Steve Verdon over at OTB gives us good news. It appears that Mann et. al. have drawn the attention of the Committee on Energy and Commerce.
They have a few questions to ask.
1) Your curriculum vitae, including, but not limited to, a list of all studies relating to climate change research for which you were an author or co-author and the source of funding for those studies.
2) List all financial support you have received related to your research, including, but not limited to, all private, state, and federal assistance, grants, contracts (including subgrantsor subcontracts), or other financial awards or honoraria.
3) Regarding all such work involving federal grants or funding support under which you were a recipient of funding or principal investigator, provide all agreements relating to those underlying grants or funding, including, but not limited to, any provisions, adjustments, or exceptions made in the agreements relating to the dissemination and sharing of research results.

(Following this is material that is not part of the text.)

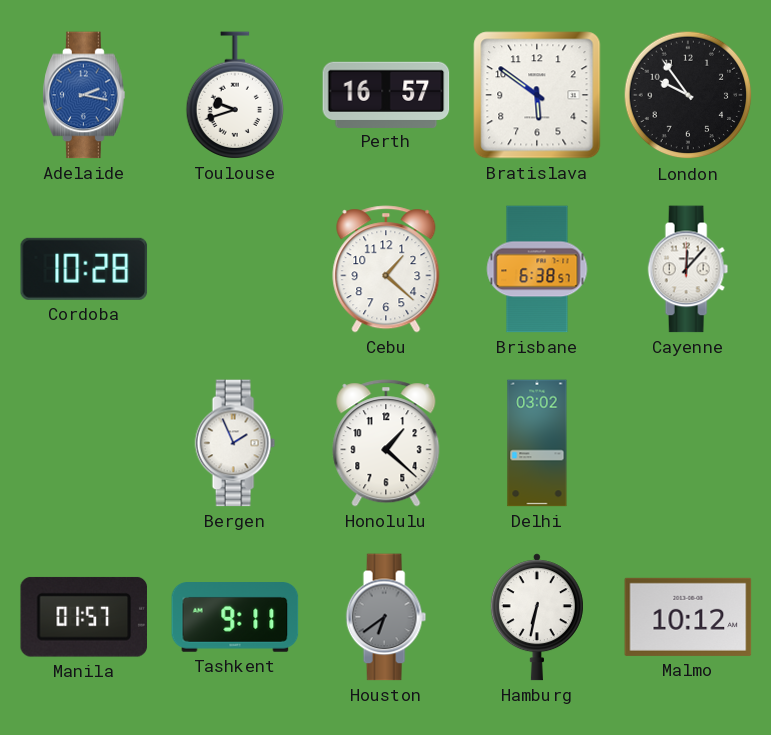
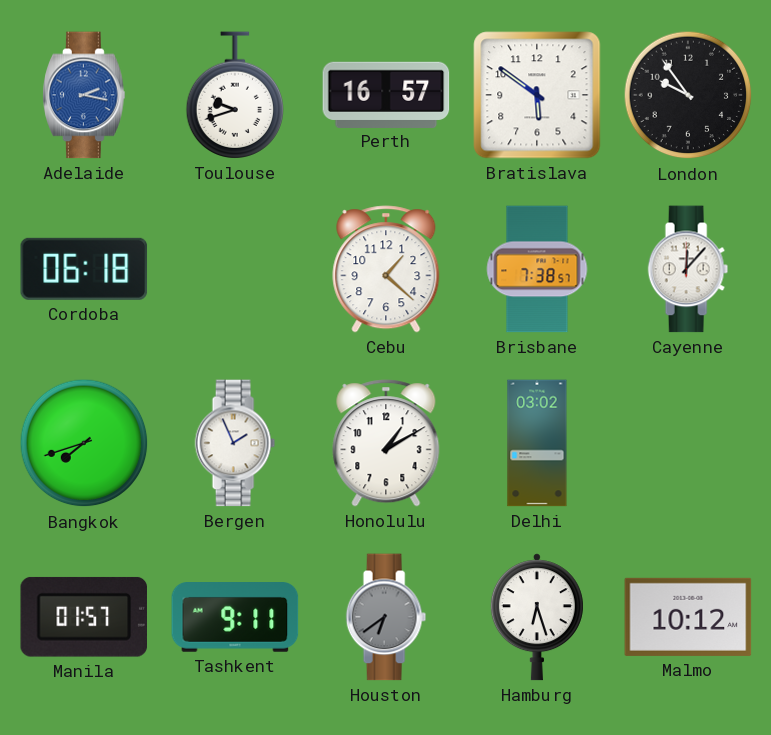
Cordoba: 10:28 -> 06:18
Brisbane: 6:38 -> 7:38
Bangkok: none -> 7:42
Honolulu: 1:22 -> 1:10
Hamburg: 6:32 -> 6:27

4) Provide the location of all data archives relating to each published study for which you were an author or co-author and indicate: (a) whether this information contains all the specific data you used and calculations your performed, including such supporting documentation as computer source code, validation information, and other ancillary information, necessary for full evaluation and application of the data, particularly for another party to replicate your research results; (b) when this information was available to researchers; (c) where and when you first identified the location of this information; (d) what modifications, if any, you have made to this information since publication of the respective study; and (e) if necessary information is not fully available, provide a detailed narrative description of the steps somebody must take to acquire the necessary information to replicate your study results or assess the quality of the proxy data you used.
5) According to The Wall Street Journal, you have declined to release the exact computer code you used to generate your results. (a) Is this correct? (b) What policy on sharing research and methods do you follow? (c) What is the source of that policy? (d) Provide this exact computer code used to generate your results.
6) Regarding study data and related information that is not publicly archived, what requests have you or your co-authors received for data relating to the climate change studies, what was your response, and why?
I’m guessing the creators of the global warming hockey stick are –shall we say– pucked.